Gabriel held mining claims in Tombstone and in the mountains near Florence. In 1883 he reportedly sold one of his mines for the then-munificent sum of $30,000. A year later he was elected to his third and last two-year term as Pinal County sheriff. He appointed as deputy 39-year-old Josephus Phy. A miner and freighter, Phy had been an unsuccessful candidate for sheriff in Phoenix in 1872 and later served at times as deputy sheriff of Maricopa County. Phy was veteran of several encounters with Indians and outlaws. He and Gabriel became close companions. Both men were forceful and had bad tempers, but Gabriel was the better liked of the two. As the editor of the Arizona Weekly Enterprise put it, Gabriel was “popular with the voters in spite of all his faults.” Richard E. Sloan, then district attorney and later governor, described those failings, saying, “[Gabriel] had a reputation for being exceedingly quarrelsome and especially ugly when drinking, which frequently occurred.” Sloan admitted the sheriff “badly scared” him but nonetheless praised his abilities: “Gabriel was the finest pistol shot I have ever known, equaling, I am sure, the best the West ever produced. It was no trick at all for him to knock over a jackrabbit some 50 yards distant while he sat in a buggy driven at a rapid rate.”
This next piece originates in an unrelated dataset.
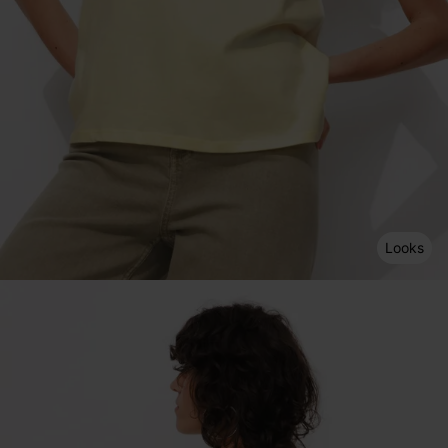
Looks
On September 15, 1886, Sheriff Gabriel rode into Florence and learned that desperado and horse thief Ramon Saratega had been terrorizing Bailey Street and threatening to kill a Mexican woman. He turned to his undersheriff, George Evans, and demanded, “What in hell have I an undersheriff for who permits such actions in my absence?”

“Mr. Gabriel,” Evans replied, “I don’t care to come into contact with this fellow, as I might be compelled, in attempting to arrest him, to kill him. Besides, he has often said that he did not fear you and that you could not arrest him.”

“He said that, did he?” Gabriel retorted angrily. “Well, we’ll see about that.”

Confronting Saratega on Bailey Street behind J.M. Ochoa’s store, Gabriel ordered the desperado to surrender. Saratega instead put spurs to his horse, at the same time reaching for his sixshooter. Gabriel whipped out his revolver and fired. The heavy pistol ball ripped through the outlaw’s lower back, struck his horse in the back of its head, and animal and rider collapsed into the dusty street. The horse died instantly, Saratega the next morning. If anyone in Arizona Territory doubted Pete Gabriel’s skill with a handgun, that episode dispelled any such doubts.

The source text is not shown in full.